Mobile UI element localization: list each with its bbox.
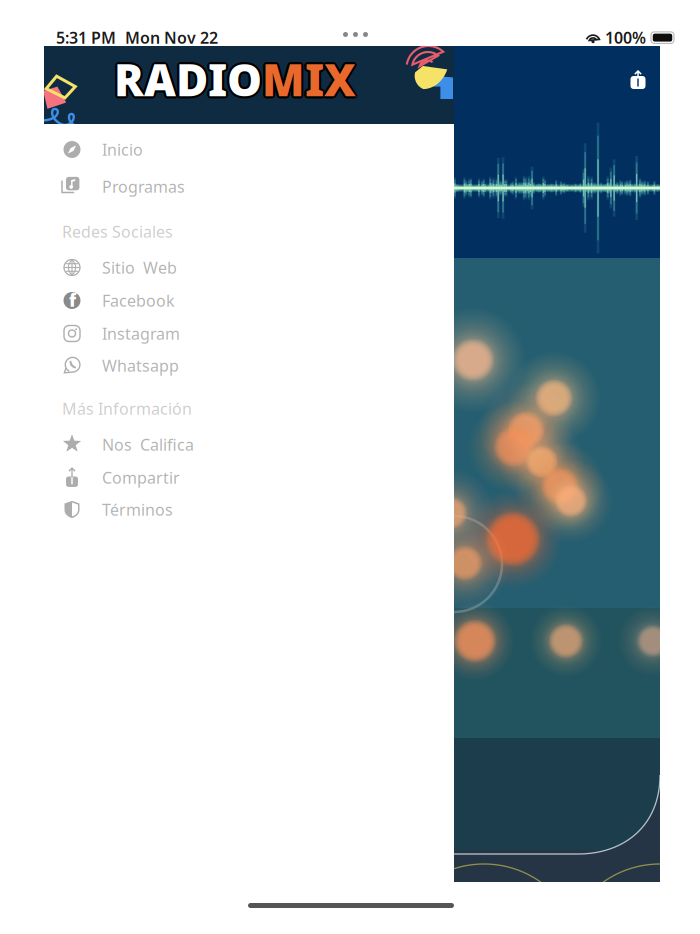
button[interactable]: Share xyxy=(626,68,650,92)
staticText: RADIO xyxy=(116,50,264,108)
staticText: MIX xyxy=(260,50,354,108)
button[interactable]: Compartir xyxy=(44,461,454,494)
staticText: MIX xyxy=(264,48,358,107)
staticText: Facebook xyxy=(102,290,175,311)
button[interactable]: Términos xyxy=(44,493,454,526)
staticText: MIX xyxy=(262,52,356,111)
staticText: RADIO xyxy=(112,50,260,108)
staticText: Programas xyxy=(102,176,185,197)
staticText: RADIO xyxy=(112,52,260,110)
staticText: RADIO xyxy=(114,48,262,106)
staticText: Inicio xyxy=(102,139,143,160)
staticText: MIX xyxy=(264,52,358,110)
staticText: RADIO xyxy=(112,48,260,107)
button[interactable]: Programas xyxy=(44,170,454,203)
staticText: Compartir xyxy=(102,467,180,488)
button[interactable]: Inicio xyxy=(44,133,454,166)
button[interactable]: Instagram xyxy=(44,317,454,350)
staticText: MIX xyxy=(260,52,354,110)
staticText: Sitio Web xyxy=(102,257,177,278)
staticText: MIX xyxy=(260,48,354,107)
button[interactable]: Sitio Web xyxy=(44,251,454,284)
staticText: MIX xyxy=(264,50,358,108)
staticText: Más Información xyxy=(62,398,192,419)
button[interactable]: f xyxy=(44,284,454,317)
staticText: Mon Nov 22 xyxy=(125,27,218,48)
staticText: RADIO xyxy=(114,50,262,108)
staticText: Whatsapp xyxy=(102,355,179,376)
staticText: 100% xyxy=(605,27,646,48)
staticText: RADIO xyxy=(116,48,264,107)
button[interactable]: Whatsapp xyxy=(44,349,454,382)
staticText: Instagram xyxy=(102,323,180,344)
staticText: Términos xyxy=(102,499,173,520)
staticText: f xyxy=(69,289,76,312)
staticText: Nos Califica xyxy=(102,434,194,455)
staticText: MIX xyxy=(262,50,356,108)
staticText: Redes Sociales xyxy=(62,221,173,242)
staticText: 5:31 PM xyxy=(56,27,116,48)
button[interactable]: Nos Califica xyxy=(44,428,454,461)
staticText: RADIO xyxy=(114,52,262,111)
staticText: RADIO xyxy=(116,52,264,110)
staticText: MIX xyxy=(262,48,356,106)
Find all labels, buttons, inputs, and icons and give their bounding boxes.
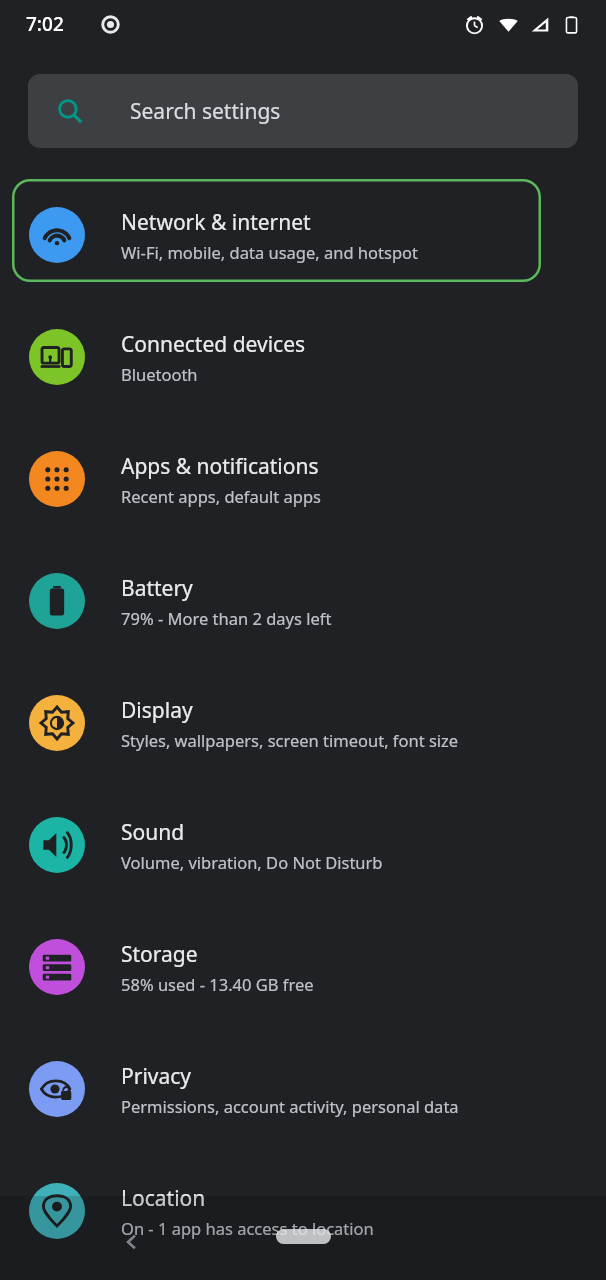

────────

- _What you have to do_:
The job here is to write out the records exactly, pictures excluded.

- _Written response_:
Mobile UI element localization: list each with its bbox.
button[interactable]: Share xyxy=(626,68,650,92)
staticText: RADIO xyxy=(116,50,264,108)
staticText: MIX xyxy=(260,50,354,108)
button[interactable]: Compartir xyxy=(44,461,454,494)
staticText: MIX xyxy=(264,48,358,107)
staticText: Facebook xyxy=(102,290,175,311)
button[interactable]: Términos xyxy=(44,493,454,526)
staticText: MIX xyxy=(262,52,356,111)
staticText: RADIO xyxy=(112,50,260,108)
staticText: Programas xyxy=(102,176,185,197)
staticText: RADIO xyxy=(112,52,260,110)
staticText: RADIO xyxy=(114,48,262,106)
staticText: Inicio xyxy=(102,139,143,160)
staticText: MIX xyxy=(264,52,358,110)
staticText: RADIO xyxy=(112,48,260,107)
button[interactable]: Programas xyxy=(44,170,454,203)
staticText: Compartir xyxy=(102,467,180,488)
button[interactable]: Inicio xyxy=(44,133,454,166)
button[interactable]: Instagram xyxy=(44,317,454,350)
staticText: MIX xyxy=(260,52,354,110)
staticText: Sitio Web xyxy=(102,257,177,278)
staticText: MIX xyxy=(260,48,354,107)
button[interactable]: Sitio Web xyxy=(44,251,454,284)
staticText: MIX xyxy=(264,50,358,108)
staticText: Más Información xyxy=(62,398,192,419)
button[interactable]: f xyxy=(44,284,454,317)
staticText: Mon Nov 22 xyxy=(125,27,218,48)
staticText: RADIO xyxy=(114,50,262,108)
staticText: Whatsapp xyxy=(102,355,179,376)
staticText: 100% xyxy=(605,27,646,48)
staticText: RADIO xyxy=(116,48,264,107)
button[interactable]: Whatsapp xyxy=(44,349,454,382)
staticText: Instagram xyxy=(102,323,180,344)
staticText: Términos xyxy=(102,499,173,520)
staticText: f xyxy=(69,289,76,312)
staticText: Nos Califica xyxy=(102,434,194,455)
staticText: MIX xyxy=(262,50,356,108)
staticText: Redes Sociales xyxy=(62,221,173,242)
staticText: 5:31 PM xyxy=(56,27,116,48)
button[interactable]: Nos Califica xyxy=(44,428,454,461)
staticText: RADIO xyxy=(114,52,262,111)
staticText: RADIO xyxy=(116,52,264,110)
staticText: MIX xyxy=(262,48,356,106)
Find all labels, buttons, inputs, and icons and give their bounding boxes.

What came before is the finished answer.